┌──
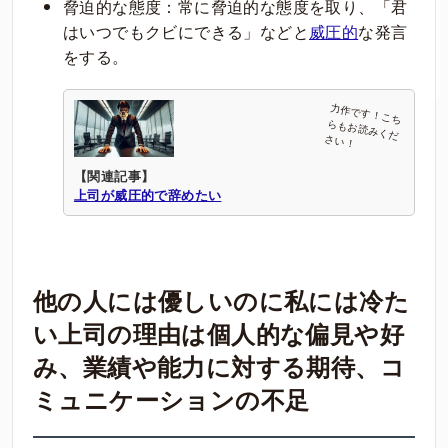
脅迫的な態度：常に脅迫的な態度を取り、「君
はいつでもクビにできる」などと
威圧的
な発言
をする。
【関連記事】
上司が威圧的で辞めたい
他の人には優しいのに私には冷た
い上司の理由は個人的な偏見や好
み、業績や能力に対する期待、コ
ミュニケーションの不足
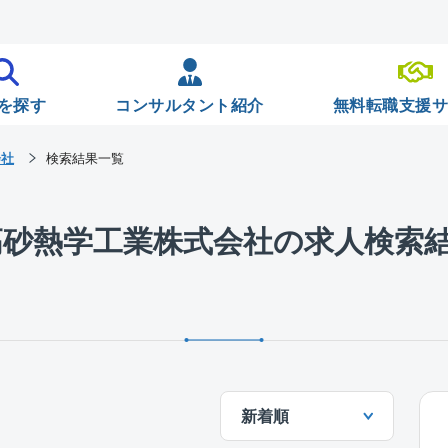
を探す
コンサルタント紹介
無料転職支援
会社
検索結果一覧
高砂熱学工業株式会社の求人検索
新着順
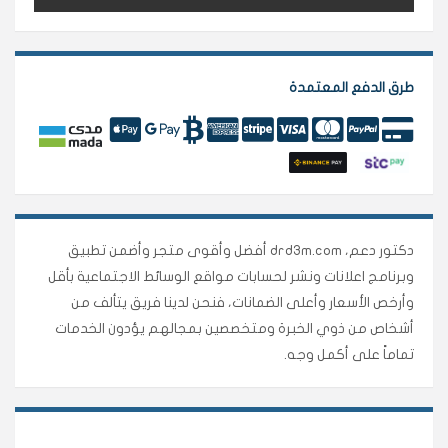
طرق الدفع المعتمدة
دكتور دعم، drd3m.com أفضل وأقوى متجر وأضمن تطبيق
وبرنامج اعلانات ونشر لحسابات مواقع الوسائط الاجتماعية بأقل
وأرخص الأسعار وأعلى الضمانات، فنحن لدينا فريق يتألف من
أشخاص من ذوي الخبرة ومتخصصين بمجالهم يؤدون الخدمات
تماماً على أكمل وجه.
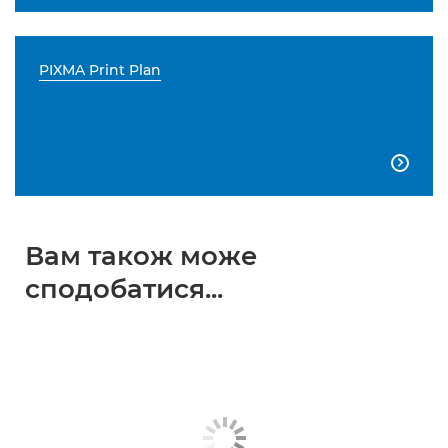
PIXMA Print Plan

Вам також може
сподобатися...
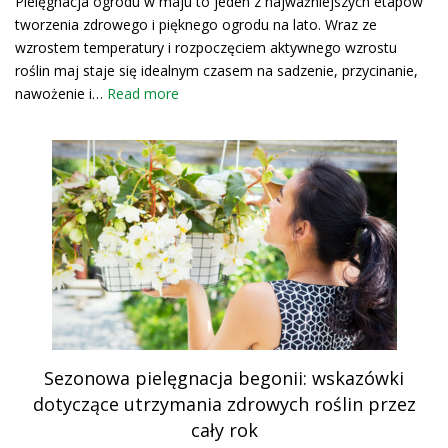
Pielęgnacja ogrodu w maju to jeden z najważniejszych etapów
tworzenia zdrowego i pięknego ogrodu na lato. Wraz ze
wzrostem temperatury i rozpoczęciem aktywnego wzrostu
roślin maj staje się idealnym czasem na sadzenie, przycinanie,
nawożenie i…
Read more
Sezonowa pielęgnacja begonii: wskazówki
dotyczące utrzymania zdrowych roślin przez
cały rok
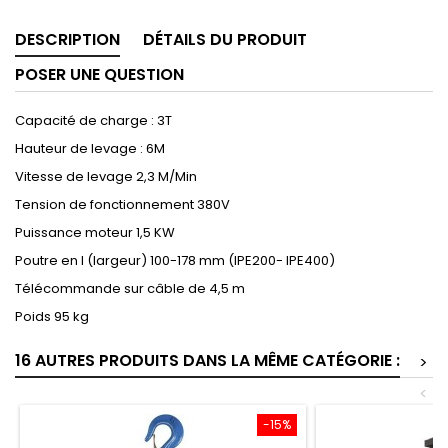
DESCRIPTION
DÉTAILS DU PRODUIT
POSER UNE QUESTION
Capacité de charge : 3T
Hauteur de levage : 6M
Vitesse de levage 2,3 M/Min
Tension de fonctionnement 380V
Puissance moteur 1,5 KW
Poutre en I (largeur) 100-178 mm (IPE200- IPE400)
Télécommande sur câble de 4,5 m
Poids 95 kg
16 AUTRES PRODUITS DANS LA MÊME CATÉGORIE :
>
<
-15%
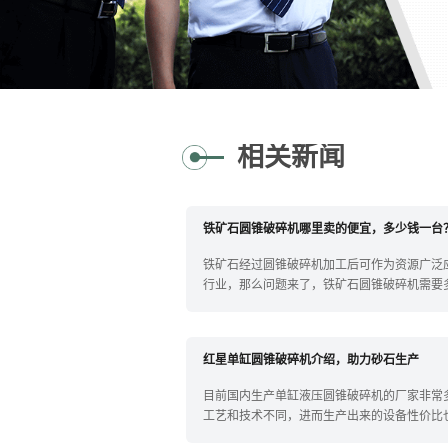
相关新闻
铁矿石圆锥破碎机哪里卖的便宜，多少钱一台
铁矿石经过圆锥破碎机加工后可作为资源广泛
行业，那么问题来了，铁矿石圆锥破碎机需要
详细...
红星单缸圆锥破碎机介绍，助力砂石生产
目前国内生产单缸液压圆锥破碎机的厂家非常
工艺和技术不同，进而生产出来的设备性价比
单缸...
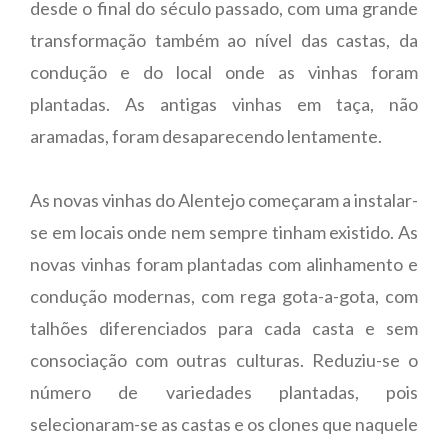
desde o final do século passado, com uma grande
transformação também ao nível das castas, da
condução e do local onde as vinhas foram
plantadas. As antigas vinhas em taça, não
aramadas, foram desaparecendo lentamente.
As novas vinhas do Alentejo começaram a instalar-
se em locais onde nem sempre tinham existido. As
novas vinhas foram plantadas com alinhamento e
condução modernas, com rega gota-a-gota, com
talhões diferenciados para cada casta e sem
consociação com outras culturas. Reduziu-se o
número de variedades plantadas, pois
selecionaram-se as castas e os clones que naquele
└──
_What to work on_. Please copy each line of the records above that holds the word "castas".

_Your solution_.
transformação também ao nível das castas, da
selecionaram-se as castas e os clones que naquele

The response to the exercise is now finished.